YOUR GOAL: Every line below that contains "digitales" is to be copied.

Transcribed page contents
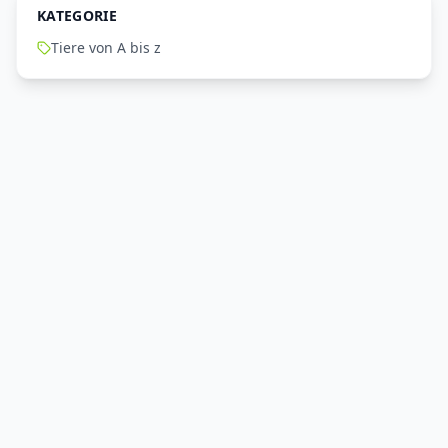
KATEGORIE
Tiere von A bis z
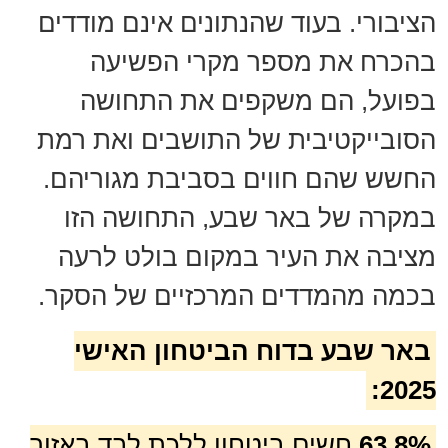
הציבורי. בעוד שהנתונים אינם מודדים
בהכרח את מספר מקרי הפשיעה
בפועל, הם משקפים את התחושה
הסובייקטיבית של התושבים ואת רמת
החשש שהם חווים בסביבת מגוריהם.
במקרה של באר שבע, התחושה הזו
מציבה את העיר במקום בולט לרעה
בכמה מהמדדים המרכזיים של הסקר.
באר שבע בדוח הביטחון האישי
2025:
63.8%
חשים ביטחון ללכת לבד באזור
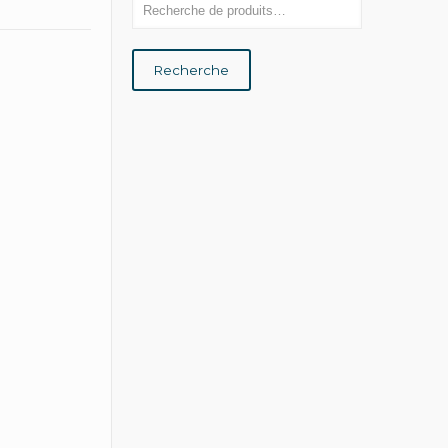
Recherche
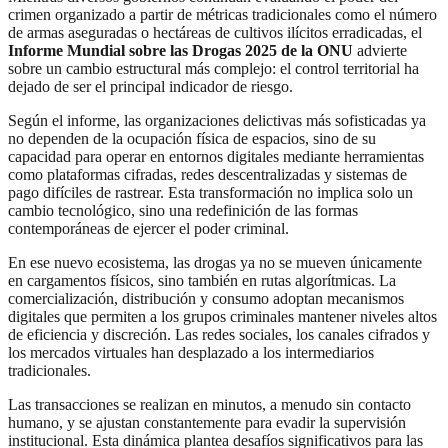
crimen organizado a partir de métricas tradicionales como el número
de armas aseguradas o hectáreas de cultivos ilícitos erradicadas, el
Informe Mundial sobre las Drogas 2025 de la ONU
advierte
sobre un cambio estructural más complejo: el control territorial ha
dejado de ser el principal indicador de riesgo.
Según el informe, las organizaciones delictivas más sofisticadas ya
no dependen de la ocupación física de espacios, sino de su
capacidad para operar en entornos digitales mediante herramientas
como plataformas cifradas, redes descentralizadas y sistemas de
pago difíciles de rastrear. Esta transformación no implica solo un
cambio tecnológico, sino una redefinición de las formas
contemporáneas de ejercer el poder criminal.
En ese nuevo ecosistema, las drogas ya no se mueven únicamente
en cargamentos físicos, sino también en rutas algorítmicas. La
comercialización, distribución y consumo adoptan mecanismos
digitales que permiten a los grupos criminales mantener niveles altos
de eficiencia y discreción. Las redes sociales, los canales cifrados y
los mercados virtuales han desplazado a los intermediarios
tradicionales.
Las transacciones se realizan en minutos, a menudo sin contacto
humano, y se ajustan constantemente para evadir la supervisión
institucional. Esta dinámica plantea desafíos significativos para las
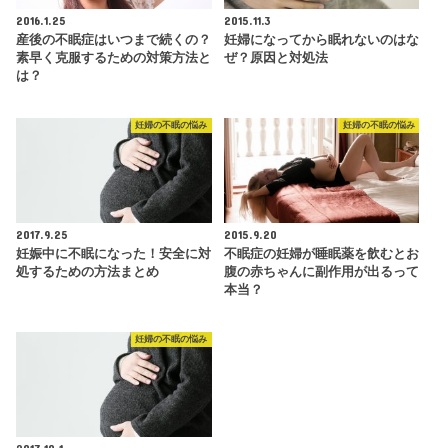
2016.1.25
2015.11.3
産後の不眠症はいつまで続くの？
妊婦になってから眠れないのはな
素早く克服するための対策方法と
ぜ？原因と対処法
は？
妊婦の不眠の悩み
妊婦の不眠の悩み
2017.9.25
2015.9.20
妊娠中に不眠になった！安全に対
不眠症の妊婦が睡眠薬を飲むとお
処するための方法まとめ
腹の赤ちゃんに副作用が出るって
本当？
妊婦の不眠の悩み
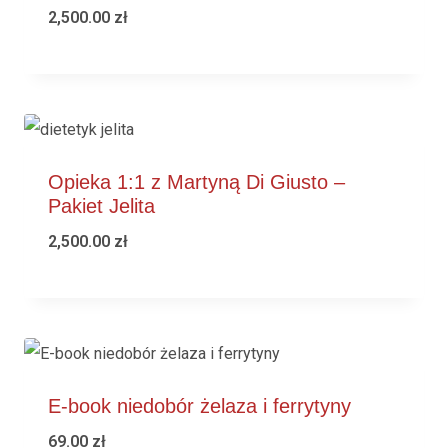
2,500.00
zł
Opieka 1:1 z Martyną Di Giusto –
Pakiet Jelita
2,500.00
zł
E-book niedobór żelaza i ferrytyny
69.00
zł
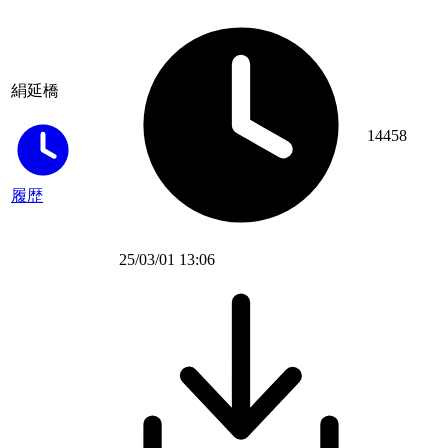
絹延橋
14458
履歴
25/03/01 13:06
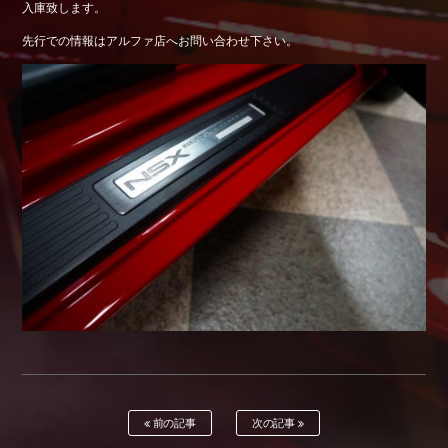
入庫致します。
Shop info.
先行での情報はアルファ店へお問い合わせ下さい。
店舗紹介
Company
会社概要
前の記事
次の記事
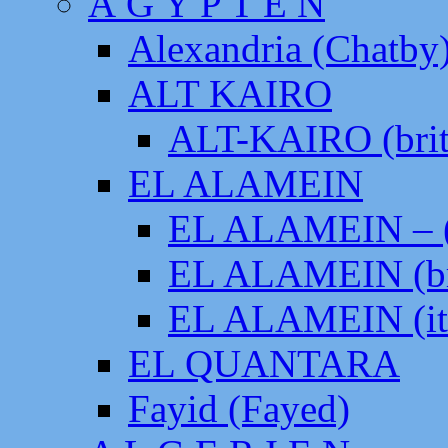
Ä G Y P T E N
Alexandria (Chatby
ALT KAIRO
ALT-KAIRO (brit
EL ALAMEIN
EL ALAMEIN – (
EL ALAMEIN (br
EL ALAMEIN (it
EL QUANTARA
Fayid (Fayed)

PROBLEM SOLUTION:
capacidad para operar en entornos digitales mediante herramientas
digitales que permiten a los grupos criminales mantener niveles altos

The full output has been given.